I'm passing on the parts for these kits (including USB connectivity) for £5 now, which also covers my postage and handling costs. If you were to source these yourself, buying in the largest bulk volumes available, and barring postage costs (which tend to zero when you buy a million), you could make up Arduino-compatible component kits (including USB connectivity) for around £3.50
Get in touch if you're interested in sourcing these component kits for community workshops and I'll look into setting up something via eBay.
Now I need plenty of ideas for 'extension' kits which will be sets of components and code which permit the shrimp to be made into different things, like a "Milton Bradley" Simon game, a toilet-seat-not-down alarm, a Stylophone, and so on.

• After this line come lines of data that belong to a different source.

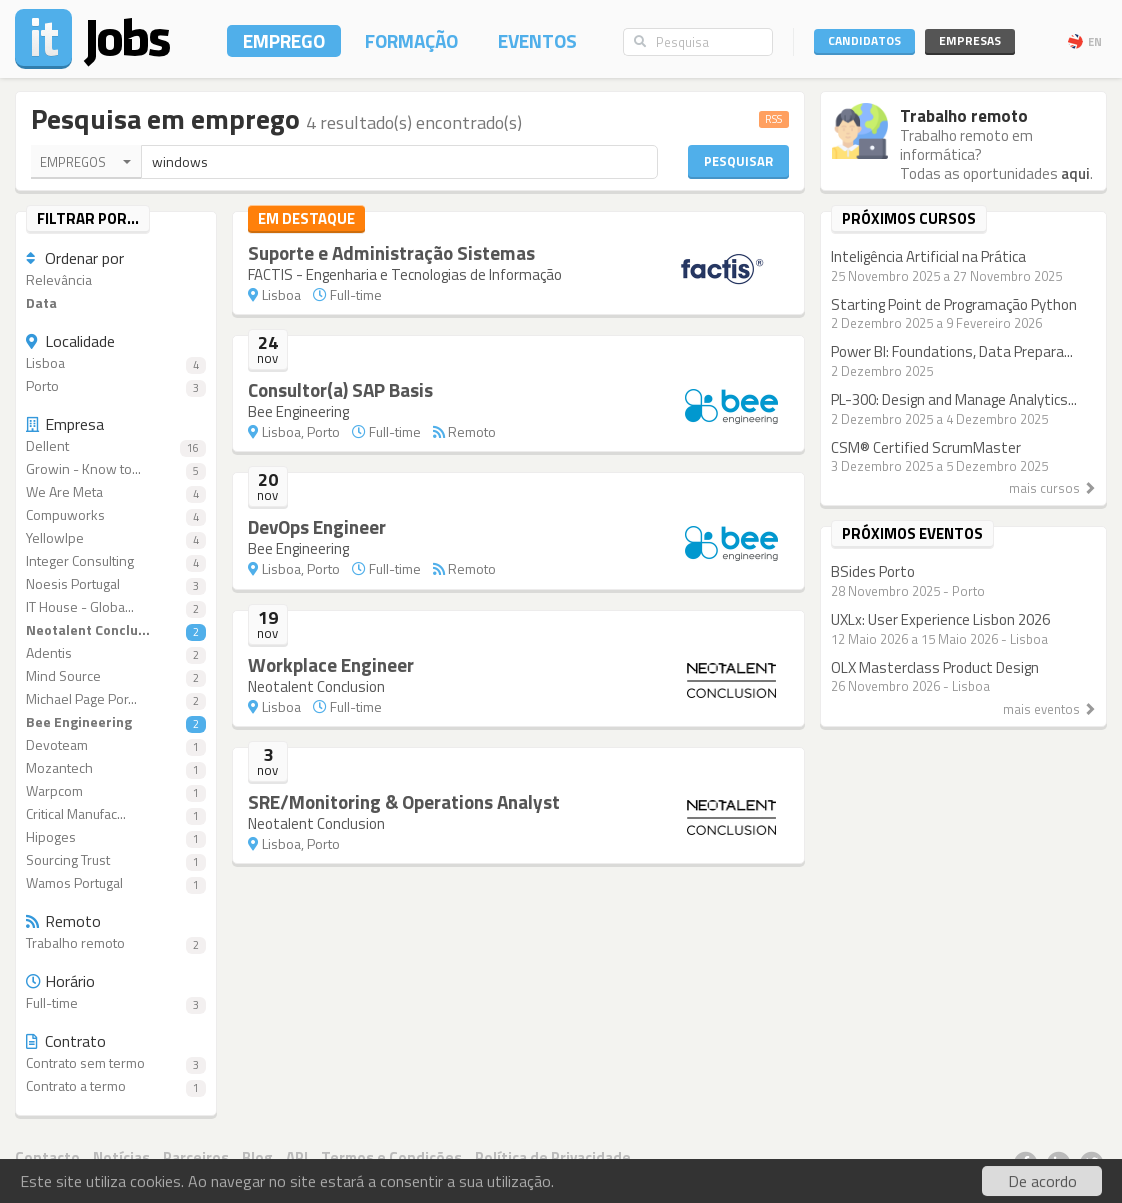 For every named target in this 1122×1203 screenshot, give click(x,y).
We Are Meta (116, 492)
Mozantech (116, 768)
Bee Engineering (116, 722)
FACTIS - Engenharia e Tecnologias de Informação (405, 274)
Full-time (116, 1003)
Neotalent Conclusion (316, 686)
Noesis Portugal (116, 584)
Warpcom (116, 791)
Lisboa (116, 363)
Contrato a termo (116, 1086)
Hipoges (116, 837)
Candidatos (864, 40)
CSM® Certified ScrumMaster (926, 447)
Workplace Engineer (331, 664)
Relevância (59, 280)
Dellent (116, 446)
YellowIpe (116, 538)
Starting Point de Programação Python (954, 304)
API (297, 1157)
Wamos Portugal (116, 883)
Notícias (121, 1157)
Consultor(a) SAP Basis (340, 389)
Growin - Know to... (116, 469)
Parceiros (196, 1157)
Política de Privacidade (553, 1157)
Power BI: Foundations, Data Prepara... (952, 351)
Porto (116, 386)
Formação (411, 40)
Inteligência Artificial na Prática (928, 256)
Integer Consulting (116, 561)
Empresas (970, 40)
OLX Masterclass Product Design (935, 667)
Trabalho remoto (116, 943)
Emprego (284, 40)
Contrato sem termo (116, 1063)
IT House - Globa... (116, 607)
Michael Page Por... (116, 699)
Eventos (537, 40)
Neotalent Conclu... (116, 630)
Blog (257, 1157)
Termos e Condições (391, 1157)
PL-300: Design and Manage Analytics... (954, 399)
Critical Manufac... (116, 814)
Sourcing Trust (116, 860)
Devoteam (116, 745)
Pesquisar (738, 161)
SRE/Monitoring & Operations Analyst (404, 801)
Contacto (47, 1157)
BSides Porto (873, 571)
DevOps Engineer (317, 526)
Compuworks (116, 515)
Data (41, 303)
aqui (1075, 173)
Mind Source (116, 676)
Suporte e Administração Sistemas (391, 252)
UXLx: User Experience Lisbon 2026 (940, 619)
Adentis (116, 653) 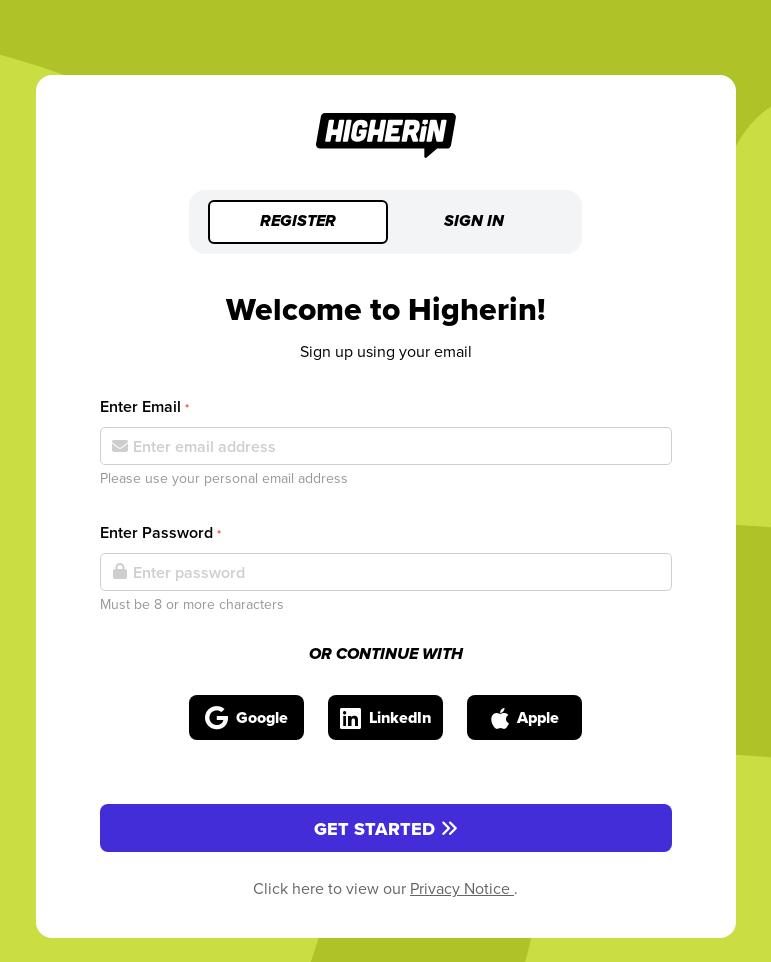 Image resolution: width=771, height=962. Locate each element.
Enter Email (144, 406)
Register (298, 222)
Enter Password (160, 532)
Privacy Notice (462, 888)
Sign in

Ideally only a couple of quid for parts for each extension kit. Really keen to see if this can help with the UK's transformation of it's ICT curriculum away from Microsoft and towards actual Programming.
OK, eventually I noticed the Electrolytic capacitor was in the 'exploding' configuration. I've been post-processing the Fritzing diagrams in Inkscape to make the layouts more palatable, and had re-introduced an error. The Fritzing reference should be right, though.